I am relatively new to both Kafka and Java, I am reading Mastering Kafka Streams and ksqlDB provided by Confluent as a starting point.

In the crypto sentiment app developed throughout chapter 3, one of the steps in the stream processing topology uses KStream.flatMapValues to perform sentiment analysis on the input records, like so in my implementation of the book’s project:

    // Merge the English and Translated streams
    KStream<byte[], Tweet> merged = ...

    // Create a new Enriched stream of sentiment analyzed tweets (EntitySentiment records)
    KStream<byte[], EntitySentiment> enriched = merged.flatMapValues(
      (tweet) -> {
        // Get the sentiment analyzed records
        return sentimentClient.getEntitiesSentiment(tweet);
      }
    );

Both in my implementation and in the sample project from the book a new instance of sentimentClient is created in the Topology’s build method (in the book it’s called languageClient and also provides translation).

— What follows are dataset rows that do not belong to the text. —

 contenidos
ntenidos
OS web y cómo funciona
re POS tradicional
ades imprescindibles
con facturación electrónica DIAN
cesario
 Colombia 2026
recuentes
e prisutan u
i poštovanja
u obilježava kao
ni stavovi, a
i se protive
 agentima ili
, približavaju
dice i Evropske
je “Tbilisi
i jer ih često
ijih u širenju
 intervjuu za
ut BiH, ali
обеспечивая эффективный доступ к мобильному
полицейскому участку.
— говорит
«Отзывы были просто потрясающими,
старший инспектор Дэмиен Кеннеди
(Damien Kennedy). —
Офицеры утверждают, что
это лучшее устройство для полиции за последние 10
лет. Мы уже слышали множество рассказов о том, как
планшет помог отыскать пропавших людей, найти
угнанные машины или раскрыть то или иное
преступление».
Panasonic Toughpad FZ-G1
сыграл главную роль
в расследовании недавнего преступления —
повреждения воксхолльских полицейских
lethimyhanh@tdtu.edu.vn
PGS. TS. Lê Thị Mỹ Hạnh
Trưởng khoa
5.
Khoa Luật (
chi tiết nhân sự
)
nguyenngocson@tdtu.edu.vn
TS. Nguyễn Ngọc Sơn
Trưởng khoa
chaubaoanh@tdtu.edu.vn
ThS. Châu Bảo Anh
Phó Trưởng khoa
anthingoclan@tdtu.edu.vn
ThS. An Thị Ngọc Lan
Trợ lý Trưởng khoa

The GcpClient implementation of this language/sentiment client from the book uses a ThreadLocal variable of type LanguageServiceClient (from Google’s NLP client library) which is used to perform sentiment analysis within the getEntitiesSentiment method called in flatMapValues (above).

My question is, why does the LanguageServiceClient variable (named nlpClients in the book’s implementation) have to be thread-local? I understand there may be multiple instances of the Topology running in parallel, but since a new sentiment/language client is instantiated in the Topology’s build method, isn’t there a separate client in each thread already? Does the variable actually have to be thread-local?

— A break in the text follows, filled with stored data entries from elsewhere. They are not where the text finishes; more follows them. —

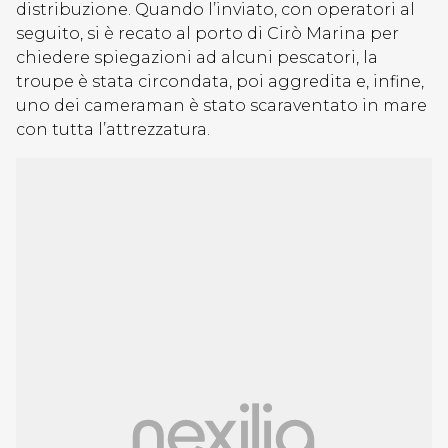
distribuzione. Quando l’inviato, con operatori al
seguito, si è recato al porto di Cirò Marina per
chiedere spiegazioni ad alcuni pescatori, la
troupe è stata circondata, poi aggredita e, infine,
uno dei cameraman è stato scaraventato in mare
con tutta l’attrezzatura.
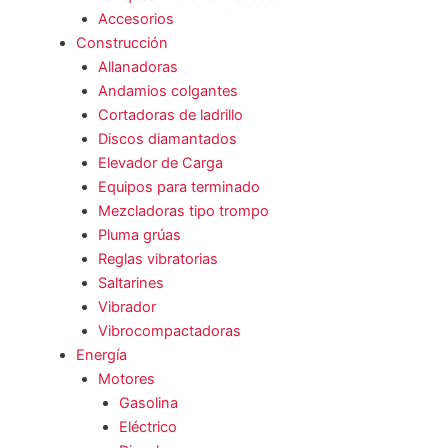
Accesorios
Construcción
Allanadoras
Andamios colgantes
Cortadoras de ladrillo
Discos diamantados
Elevador de Carga
Equipos para terminado
Mezcladoras tipo trompo
Pluma grúas
Reglas vibratorias
Saltarines
Vibrador
Vibrocompactadoras
Energía
Motores
Gasolina
Eléctrico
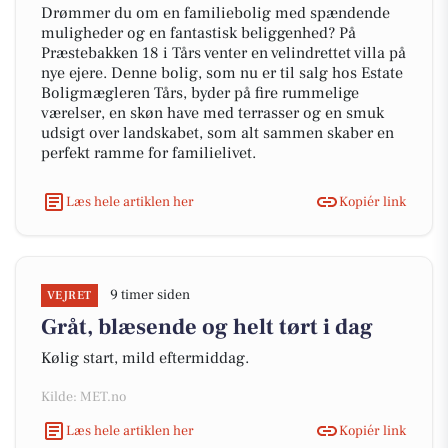
Drømmer du om en familiebolig med spændende
muligheder og en fantastisk beliggenhed? På
Præstebakken 18 i Tårs venter en velindrettet villa på
nye ejere. Denne bolig, som nu er til salg hos Estate
Boligmægleren Tårs, byder på fire rummelige
værelser, en skøn have med terrasser og en smuk
udsigt over landskabet, som alt sammen skaber en
perfekt ramme for familielivet.
Læs hele artiklen her
Kopiér link
9 timer siden
VEJRET
Gråt, blæsende og helt tørt i dag
Kølig start, mild eftermiddag.
Kilde: MET.no
Læs hele artiklen her
Kopiér link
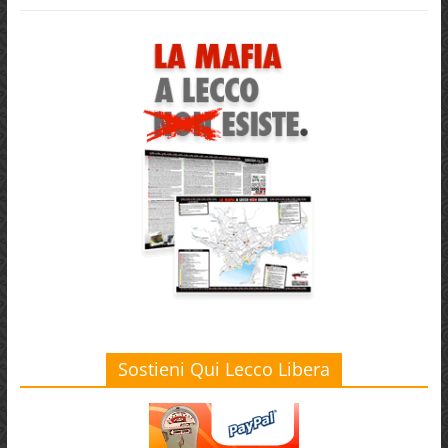
Sostieni Qui Lecco Libera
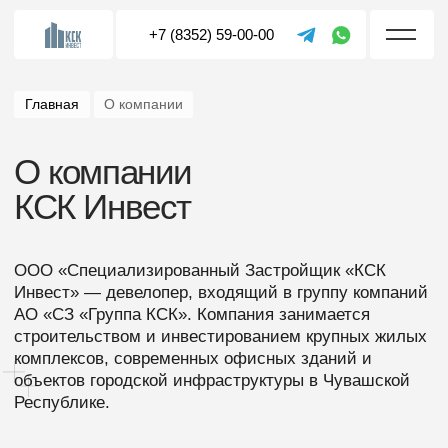
+7 (8352) 59-00-00
Главная
О компании
О компании
КСК Инвест
ООО «Специализированный Застройщик «КСК
Инвест» — девелопер, входящий в группу компаний
АО «СЗ «Группа КСК». Компания занимается
строительством и инвестированием крупных жилых
комплексов, современных офисных зданий и
объектов городской инфраструктуры в Чувашской
Республике.
Опыт и реализованные проекты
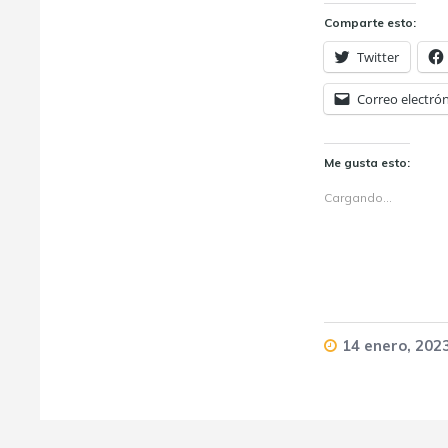
Comparte esto:
Twitter
Correo electró
Me gusta esto:
Cargando...
14 enero, 202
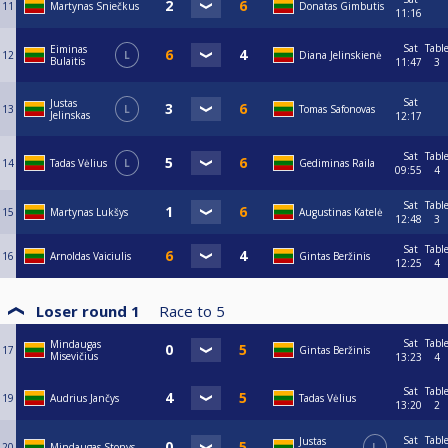
11
Martynas Sniečkus
Donatas Gimbutis
11:16
Sat
Tabl
Eiminas
12
L
Diana Jelinskienė
Bulaitis
11:47
3
Sat
Justas
13
L
Tomas Safonovas
Jelinskas
12:17
Sat
Tabl
14
Tadas Vėlius
L
Gediminas Raila
09:55
4
Sat
Tabl
15
Martynas Lukšys
Augustinas Katelė
12:48
3
Sat
Tabl
16
Arnoldas Vaiciulis
Gintas Beržinis
12:25
4
Loser round 1
Race to
5
Sat
Tabl
Mindaugas
17
Gintas Beržinis
Misevičius
13:23
4
Sat
Tabl
19
Audrius Jančys
Tadas Vėlius
13:20
2
Sat
Tabl
Justas
20
Mindaugas Stonys
L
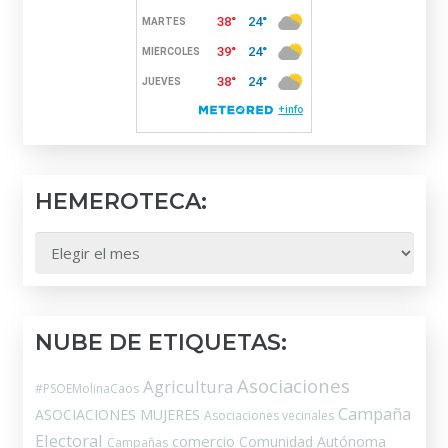
HEMEROTECA:
HEMEROTECA:
NUBE DE ETIQUETAS:
Asociaciones
Agricultura
#PSOEMolinaCaos
Campaña
ASOCIACIONES MUJERES
Asociaciones vecinales
Electoral
comercio
Comunidad Autónoma
Campañas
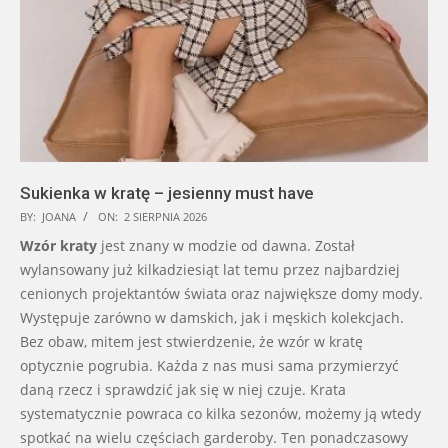
Sukienka w kratę – jesienny must have
BY:
JOANA
ON:
2 SIERPNIA 2026
Wzór kraty
jest znany w modzie od dawna. Został
wylansowany już kilkadziesiąt lat temu przez najbardziej
cenionych projektantów świata oraz największe domy mody.
Występuje zarówno w damskich, jak i męskich kolekcjach.
Bez obaw, mitem jest stwierdzenie, że wzór w kratę
optycznie pogrubia. Każda z nas musi sama przymierzyć
daną rzecz i sprawdzić jak się w niej czuje. Krata
systematycznie powraca co kilka sezonów, możemy ją wtedy
spotkać na wielu częściach garderoby. Ten ponadczasowy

Are you referring to mastering-kafka-streams-and-ksqldb/CryptoTopology.java at 924bc71b394baf3284c21dedc498b8f5e98898b9 · mitch-seymour/mastering-kafka-streams-and-ksqldb · GitHub?

If yes, note that this will be called only once. The method builds the Topology that is a logical representation of the program. This topology is given to the KafkaStreams client once, and it will be translated into a internal representation called “processor topology” – there will be multiple instances of “processor topology” (one per task; not per thread) but they would share the same GcpClient, because there is only one such object.

Thus, GcpClient needs to be thread-safe because a single KafkaStreams client might run multiple StreamThreads (as configured via num.stream.threads).

I see, thank you. I was under the impression the build method was called once per thread.

1 Like